**Task directions**.
When you reach the line that has "Les énergie du mois" in the material below, reproduce it and each line after it exactly, through the last one.

**Input records**.
-------------------------
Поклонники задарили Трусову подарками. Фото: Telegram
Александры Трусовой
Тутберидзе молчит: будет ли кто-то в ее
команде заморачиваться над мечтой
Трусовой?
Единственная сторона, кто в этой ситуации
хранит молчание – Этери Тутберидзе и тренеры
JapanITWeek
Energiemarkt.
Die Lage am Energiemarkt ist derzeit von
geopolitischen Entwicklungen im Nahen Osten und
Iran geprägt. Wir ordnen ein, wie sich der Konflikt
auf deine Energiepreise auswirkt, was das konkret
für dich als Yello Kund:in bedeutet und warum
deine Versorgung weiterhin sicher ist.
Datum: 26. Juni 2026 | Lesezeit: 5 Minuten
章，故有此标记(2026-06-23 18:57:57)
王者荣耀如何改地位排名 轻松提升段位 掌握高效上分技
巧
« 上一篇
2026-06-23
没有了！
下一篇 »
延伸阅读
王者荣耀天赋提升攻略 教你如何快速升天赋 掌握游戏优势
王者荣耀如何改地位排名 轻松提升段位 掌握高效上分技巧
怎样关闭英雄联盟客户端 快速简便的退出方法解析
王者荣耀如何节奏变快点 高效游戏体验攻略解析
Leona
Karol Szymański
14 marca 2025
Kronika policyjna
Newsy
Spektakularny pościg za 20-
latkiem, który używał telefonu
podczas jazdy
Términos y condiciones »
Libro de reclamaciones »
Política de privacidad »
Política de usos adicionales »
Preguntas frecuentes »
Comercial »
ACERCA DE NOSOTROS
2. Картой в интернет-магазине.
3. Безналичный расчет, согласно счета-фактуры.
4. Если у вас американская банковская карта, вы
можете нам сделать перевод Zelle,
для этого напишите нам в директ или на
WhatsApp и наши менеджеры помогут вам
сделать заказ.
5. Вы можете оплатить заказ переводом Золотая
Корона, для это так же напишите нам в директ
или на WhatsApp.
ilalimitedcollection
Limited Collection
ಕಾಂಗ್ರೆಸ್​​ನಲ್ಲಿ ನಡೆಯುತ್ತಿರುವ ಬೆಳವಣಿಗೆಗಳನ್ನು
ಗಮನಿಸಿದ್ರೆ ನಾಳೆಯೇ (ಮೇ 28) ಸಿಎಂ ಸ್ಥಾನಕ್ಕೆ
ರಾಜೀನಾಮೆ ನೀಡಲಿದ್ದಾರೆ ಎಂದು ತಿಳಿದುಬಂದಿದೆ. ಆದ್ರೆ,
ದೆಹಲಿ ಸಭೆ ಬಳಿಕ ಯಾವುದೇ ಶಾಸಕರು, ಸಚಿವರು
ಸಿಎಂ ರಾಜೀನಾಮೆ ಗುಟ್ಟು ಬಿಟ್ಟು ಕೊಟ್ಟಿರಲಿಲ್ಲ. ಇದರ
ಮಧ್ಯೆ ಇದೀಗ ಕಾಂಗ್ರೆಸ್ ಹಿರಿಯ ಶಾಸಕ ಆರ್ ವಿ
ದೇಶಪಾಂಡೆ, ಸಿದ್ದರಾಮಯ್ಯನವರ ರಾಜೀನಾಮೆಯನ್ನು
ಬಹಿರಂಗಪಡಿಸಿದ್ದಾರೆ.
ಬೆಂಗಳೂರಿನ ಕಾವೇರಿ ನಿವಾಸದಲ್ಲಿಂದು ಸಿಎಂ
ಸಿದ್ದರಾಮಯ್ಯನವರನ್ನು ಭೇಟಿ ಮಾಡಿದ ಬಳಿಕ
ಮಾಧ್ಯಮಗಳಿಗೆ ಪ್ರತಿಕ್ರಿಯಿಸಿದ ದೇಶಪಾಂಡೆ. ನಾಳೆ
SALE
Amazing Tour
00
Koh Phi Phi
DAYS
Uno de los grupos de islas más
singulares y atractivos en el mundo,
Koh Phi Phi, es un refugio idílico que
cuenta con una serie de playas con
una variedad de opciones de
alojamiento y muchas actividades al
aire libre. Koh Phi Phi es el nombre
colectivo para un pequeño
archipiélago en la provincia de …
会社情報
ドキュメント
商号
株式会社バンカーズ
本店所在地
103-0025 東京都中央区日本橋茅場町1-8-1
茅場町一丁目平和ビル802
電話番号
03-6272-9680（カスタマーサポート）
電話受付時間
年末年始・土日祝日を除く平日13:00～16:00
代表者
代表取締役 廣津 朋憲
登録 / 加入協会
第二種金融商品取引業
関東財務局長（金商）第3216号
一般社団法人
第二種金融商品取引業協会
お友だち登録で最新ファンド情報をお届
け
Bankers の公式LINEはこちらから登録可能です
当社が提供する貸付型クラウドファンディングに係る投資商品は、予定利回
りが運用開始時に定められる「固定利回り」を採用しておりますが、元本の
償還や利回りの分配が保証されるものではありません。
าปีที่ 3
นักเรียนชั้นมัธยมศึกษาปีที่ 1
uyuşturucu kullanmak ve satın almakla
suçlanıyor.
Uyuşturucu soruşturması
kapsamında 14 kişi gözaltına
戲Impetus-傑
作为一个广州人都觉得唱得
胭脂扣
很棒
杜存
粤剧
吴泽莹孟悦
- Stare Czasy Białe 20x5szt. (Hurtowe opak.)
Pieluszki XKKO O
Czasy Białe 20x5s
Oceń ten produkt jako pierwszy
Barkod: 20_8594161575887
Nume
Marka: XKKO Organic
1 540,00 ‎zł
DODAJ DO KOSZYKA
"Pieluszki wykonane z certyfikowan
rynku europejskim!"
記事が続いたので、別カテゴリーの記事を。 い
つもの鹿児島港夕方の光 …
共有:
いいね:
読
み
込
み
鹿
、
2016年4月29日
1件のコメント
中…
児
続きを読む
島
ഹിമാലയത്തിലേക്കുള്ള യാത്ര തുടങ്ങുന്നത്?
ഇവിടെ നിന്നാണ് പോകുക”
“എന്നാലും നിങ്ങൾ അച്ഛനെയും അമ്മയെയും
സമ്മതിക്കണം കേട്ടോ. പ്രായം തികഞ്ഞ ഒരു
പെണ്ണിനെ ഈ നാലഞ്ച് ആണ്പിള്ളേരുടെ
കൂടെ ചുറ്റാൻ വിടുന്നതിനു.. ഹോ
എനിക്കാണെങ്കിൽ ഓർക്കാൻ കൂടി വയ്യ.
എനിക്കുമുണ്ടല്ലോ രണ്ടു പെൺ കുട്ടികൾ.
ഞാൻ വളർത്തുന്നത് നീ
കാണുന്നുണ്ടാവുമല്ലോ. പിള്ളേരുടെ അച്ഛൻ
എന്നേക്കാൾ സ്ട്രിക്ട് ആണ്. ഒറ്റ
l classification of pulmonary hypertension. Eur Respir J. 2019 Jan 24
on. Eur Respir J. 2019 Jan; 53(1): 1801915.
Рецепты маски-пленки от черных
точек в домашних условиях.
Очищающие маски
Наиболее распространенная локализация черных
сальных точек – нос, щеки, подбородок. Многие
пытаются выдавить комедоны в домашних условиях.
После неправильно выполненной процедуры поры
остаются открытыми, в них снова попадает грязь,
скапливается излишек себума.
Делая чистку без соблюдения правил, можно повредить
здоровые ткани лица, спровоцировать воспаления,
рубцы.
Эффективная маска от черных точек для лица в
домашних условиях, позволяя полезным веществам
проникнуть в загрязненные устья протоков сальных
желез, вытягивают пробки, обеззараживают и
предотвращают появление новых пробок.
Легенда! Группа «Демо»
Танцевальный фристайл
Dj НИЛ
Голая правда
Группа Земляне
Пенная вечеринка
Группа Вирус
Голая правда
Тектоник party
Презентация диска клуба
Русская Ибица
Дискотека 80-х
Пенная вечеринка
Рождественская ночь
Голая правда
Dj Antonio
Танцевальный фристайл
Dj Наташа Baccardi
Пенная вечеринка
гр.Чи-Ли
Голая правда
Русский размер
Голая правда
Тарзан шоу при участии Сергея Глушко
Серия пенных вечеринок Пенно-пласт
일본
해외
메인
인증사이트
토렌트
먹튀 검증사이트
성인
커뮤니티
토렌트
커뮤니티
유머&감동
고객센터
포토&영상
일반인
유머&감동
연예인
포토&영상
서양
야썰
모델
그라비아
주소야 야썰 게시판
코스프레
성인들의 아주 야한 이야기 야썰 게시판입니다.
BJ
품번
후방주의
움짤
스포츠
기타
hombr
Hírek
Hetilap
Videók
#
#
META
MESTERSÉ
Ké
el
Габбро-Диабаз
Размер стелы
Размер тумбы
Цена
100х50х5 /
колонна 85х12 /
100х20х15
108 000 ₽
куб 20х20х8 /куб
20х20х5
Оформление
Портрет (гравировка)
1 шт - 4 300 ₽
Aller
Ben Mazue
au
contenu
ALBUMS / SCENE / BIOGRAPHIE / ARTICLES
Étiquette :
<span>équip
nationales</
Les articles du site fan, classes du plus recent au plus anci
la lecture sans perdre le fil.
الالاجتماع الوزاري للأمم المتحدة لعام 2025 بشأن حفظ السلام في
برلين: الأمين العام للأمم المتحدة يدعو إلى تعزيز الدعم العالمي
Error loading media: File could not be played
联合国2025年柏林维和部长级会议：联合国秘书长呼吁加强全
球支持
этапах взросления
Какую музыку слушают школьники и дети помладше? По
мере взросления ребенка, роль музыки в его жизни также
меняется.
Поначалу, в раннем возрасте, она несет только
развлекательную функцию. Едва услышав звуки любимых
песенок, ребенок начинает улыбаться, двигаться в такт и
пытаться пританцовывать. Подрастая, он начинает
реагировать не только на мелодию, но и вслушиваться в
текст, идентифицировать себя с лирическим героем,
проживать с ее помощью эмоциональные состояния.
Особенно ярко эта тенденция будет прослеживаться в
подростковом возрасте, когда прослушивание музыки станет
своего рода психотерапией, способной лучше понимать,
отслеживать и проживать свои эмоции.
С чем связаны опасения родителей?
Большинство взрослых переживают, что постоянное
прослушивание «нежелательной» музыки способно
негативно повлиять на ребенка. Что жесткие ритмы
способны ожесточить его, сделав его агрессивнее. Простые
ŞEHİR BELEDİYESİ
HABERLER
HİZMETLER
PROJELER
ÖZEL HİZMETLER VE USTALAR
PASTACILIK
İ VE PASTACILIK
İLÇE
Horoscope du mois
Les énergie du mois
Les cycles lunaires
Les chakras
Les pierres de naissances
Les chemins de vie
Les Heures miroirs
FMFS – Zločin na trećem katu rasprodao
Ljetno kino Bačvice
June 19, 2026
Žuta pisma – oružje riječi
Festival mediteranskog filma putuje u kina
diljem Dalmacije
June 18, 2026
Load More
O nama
-------------------------
**Exercise response**.
Les énergie du mois
Les cycles lunaires
Les chakras
Les pierres de naissances
Les chemins de vie
Les Heures miroirs
FMFS – Zločin na trećem katu rasprodao
Ljetno kino Bačvice
June 19, 2026
Žuta pisma – oružje riječi
Festival mediteranskog filma putuje u kina
diljem Dalmacije
June 18, 2026
Load More
O nama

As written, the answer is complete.